Cloudflare Worker console with some code in calling remote images

Closing the Gap by Optimising External Images with Cloudflare Workers and Cloudinary

When it comes to sustainability, it’s all well and good building an amazing website where the templates are well optimised, minimising the download size of images, css and javascript that are baked in. But if a content editor then subsequently adds in actual content filled with huge and poorly optimised images, the good work can be very quickly undone. This isn’t usually going to be something they do deliberately, but rather that comes about just as a consequence of often not even realising the size of the images and its impact, especially when they’re often on high speed connections now.

Dealing with large images uploaded within Umbraco itself has traditionally been something a lot easier to control, as you can use the cropper datatype to ensure that only smaller elements are stored, or easily just add querystrings to the end of a lot of image URLs at view output time to have them automatically resized and converted to optimised modern formats like WebP using the built in ImageSharp.Web functionality. However all of these only work great when the images are also on the same website the solution is being hosted on.

What I’m going to look here is a way to tackle that more annoying problem where someone is linking out to images from somewhere else (and I mean where they are permitted to – not when they’re hotlinking to some poor other website owner without their knowledge). This tends to be more of an issue with freeform content elements like Rich Text Editors and Mark Down Editors. In the case of Rich Text Editors, you can’t normally directly choose external images through the UI. However I’ve tended to find they still creep in sometimes if a user has copy/pasted in content from something they’d previously written elsewhere. For example a blog, social media or even from an older copy of the website pages, common during new builds when editors are looking for the fastest way possible to bring content over from a different system. And this copying often brings along the full original external image URL embedded with it. I mean if it looks fine on the screen and works, why would they then replace it? You could work in ways to block this, but I decided why not just find a way to transparently optimise any external image URLs too, most probably without them even realising?
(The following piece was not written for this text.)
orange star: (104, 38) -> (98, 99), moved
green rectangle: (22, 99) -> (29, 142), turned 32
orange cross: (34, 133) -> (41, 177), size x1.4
My solution for this hinges on the combined use of Cloudflare Workers with Cloudinary. Cloudflare Workers are Cloudflare’s way of allowing you to hook scripts onto your own URLs at their CDN edge, intercepting the address then using them to transparently execute some Javascript server-side. Cloudinary is an external image optimising service which does a lot of clever optimising of images, and has a very generous free tier. Particularly useful for this though, Cloudinary allows you to optimise any image URL simply by tagging the existing URL onto the end of your account domain, effectively creating a simple image proxy service.
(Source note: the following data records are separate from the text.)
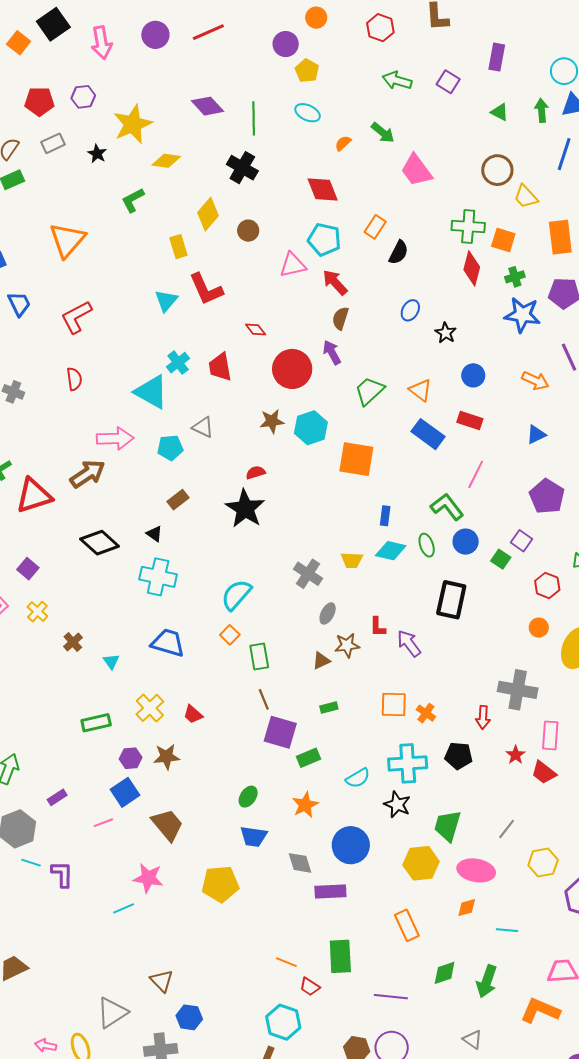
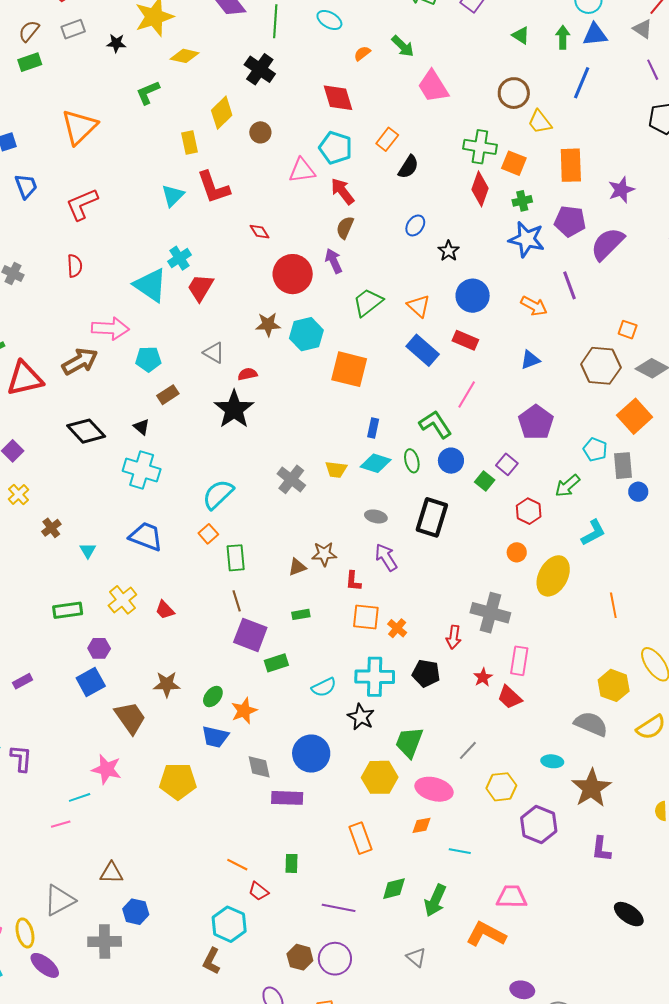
black star: (97, 154) -> (116, 43), turned -30
red trapezoid: (220, 367) -> (200, 288), moved, turned 36
blue circle: (473, 375) -> (473, 296), size x1.4
gray triangle: (203, 427) -> (214, 353), moved
cyan pentagon: (170, 448) -> (148, 359), moved
gray ellipse: (328, 613) -> (376, 516), moved, turned 70
red L-shape: (378, 627) -> (353, 581), moved
brown star: (167, 757) -> (167, 684), moved
orange star: (305, 805) -> (244, 711), moved
pink line: (103, 823) -> (61, 824), moved
green rectangle: (340, 956) -> (291, 863), size x0.6
brown triangle: (162, 981) -> (111, 873), turned -50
Getting Cloudinary Working

First of all, ensure you have an account with Cloudinary set up. This should then generate you a base URL of the form https://res.cloudinary.com/*your_identifier*/ . Everything after this in the URL is then a parameter string, and there are multiple ways of setting this up using some well documented parameters from the site. However I’ve found just a fairly simple set of options can get some excellent results from their intelligent optimiser. My resulting URLs are of the form:-

https://res.cloudinary.com/*your_identifier*/image/fetch/q_auto:good,f_auto/https://original.image.example.com/image.png

The two simple parameters ‘q_auto:good’ for ‘quality auto good’ and ‘f_auto’ for ‘format auto’ catches most of the common culprits for poorly optimised images while also in my own tests being very good at making intelligent decisions. It can work out, for example, when to convert those photos someone has originally saved as a huge PNG rather than a JPG down to a lossy WebP. While also being able to work out where that simple graphic file which was correctly using PNG can still be transcoded further to a Lossless WebP rather than a Lossy WebP.
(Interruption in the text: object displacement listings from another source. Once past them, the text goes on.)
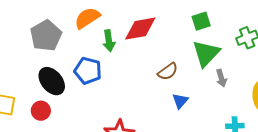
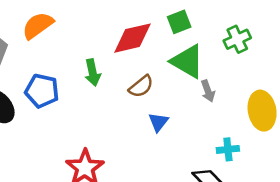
red diamond: (140, 29) -> (132, 38), moved
green arrow: (109, 41) -> (93, 73), moved
green triangle: (206, 53) -> (187, 61), turned -40

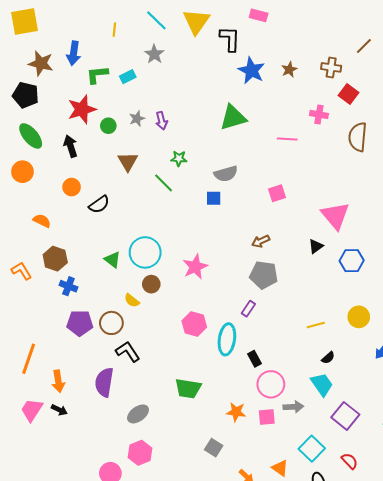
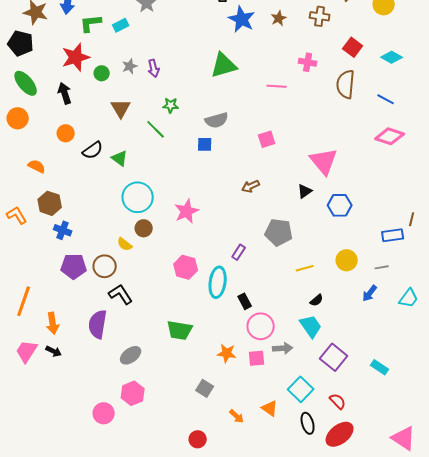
red square: (349, 94) -> (353, 47), moved
green triangle: (112, 260) -> (120, 158), moved
gray pentagon: (264, 275) -> (279, 232), moved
Bringing in Cloudflare Workers

Technically the above is all that is needed, and you could use those Cloudinary URLs directly. So where do Cloudflare Workers come in? Well the URLs, as can be seen, are quite ugly with all those parameters included. Also as generous as the Cloudinary free tier is, you can still run through it if you have a lot of images or traffic. And if you attempt to pass an image greater than 10mb in, it’ll just fail with a 400 error due to limits on the free tier.

Cloudflare workers can be used to hook on to URLs on our own domain, doing some checks before chaining out to Cloudinary and returning the results but also giving options to cache them within Cloudflare so you don’t need to call out to the external service as often. With Cloudflare’s generous free tier for Workers, allowing 100,000 worker requests per day, you can combine these two to make it even better.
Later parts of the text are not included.